Transcribed page contents
◆ ◆ ◆ ◆ ◆
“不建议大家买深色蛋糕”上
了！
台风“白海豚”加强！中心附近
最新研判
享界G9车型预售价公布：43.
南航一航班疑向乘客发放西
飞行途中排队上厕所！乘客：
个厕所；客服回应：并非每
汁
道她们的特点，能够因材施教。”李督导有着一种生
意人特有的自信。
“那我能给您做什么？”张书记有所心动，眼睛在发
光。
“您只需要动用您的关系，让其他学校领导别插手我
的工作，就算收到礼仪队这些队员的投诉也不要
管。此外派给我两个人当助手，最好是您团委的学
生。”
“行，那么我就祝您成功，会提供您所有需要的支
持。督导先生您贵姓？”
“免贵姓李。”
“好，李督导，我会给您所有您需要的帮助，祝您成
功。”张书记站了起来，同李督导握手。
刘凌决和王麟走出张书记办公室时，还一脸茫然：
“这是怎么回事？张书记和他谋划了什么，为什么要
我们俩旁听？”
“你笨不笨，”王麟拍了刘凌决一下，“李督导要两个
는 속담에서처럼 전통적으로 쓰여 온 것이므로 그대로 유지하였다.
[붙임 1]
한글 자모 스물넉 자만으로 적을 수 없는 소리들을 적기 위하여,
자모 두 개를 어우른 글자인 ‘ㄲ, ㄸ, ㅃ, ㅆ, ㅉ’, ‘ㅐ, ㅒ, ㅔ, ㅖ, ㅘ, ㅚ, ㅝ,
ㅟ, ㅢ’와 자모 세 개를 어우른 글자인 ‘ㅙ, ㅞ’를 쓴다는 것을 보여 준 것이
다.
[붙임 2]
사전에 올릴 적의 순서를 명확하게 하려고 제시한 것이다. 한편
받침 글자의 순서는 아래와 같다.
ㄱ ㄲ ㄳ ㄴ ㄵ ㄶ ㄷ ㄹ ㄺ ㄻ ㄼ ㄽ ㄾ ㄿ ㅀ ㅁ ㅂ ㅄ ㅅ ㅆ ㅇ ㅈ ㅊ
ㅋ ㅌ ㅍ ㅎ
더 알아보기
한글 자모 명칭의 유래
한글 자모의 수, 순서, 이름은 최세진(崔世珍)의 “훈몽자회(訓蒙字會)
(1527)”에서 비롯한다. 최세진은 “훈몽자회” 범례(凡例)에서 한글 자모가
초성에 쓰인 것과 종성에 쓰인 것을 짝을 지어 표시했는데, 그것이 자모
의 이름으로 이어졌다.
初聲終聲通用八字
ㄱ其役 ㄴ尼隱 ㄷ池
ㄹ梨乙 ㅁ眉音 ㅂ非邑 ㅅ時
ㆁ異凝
◆ ◆ ◆ ◆ ◆
What is required:
For the string "훈몽자회", search the preceding data and copy every line that includes it.

Written answer:
한글 자모의 수, 순서, 이름은 최세진(崔世珍)의 “훈몽자회(訓蒙字會)
(1527)”에서 비롯한다. 최세진은 “훈몽자회” 범례(凡例)에서 한글 자모가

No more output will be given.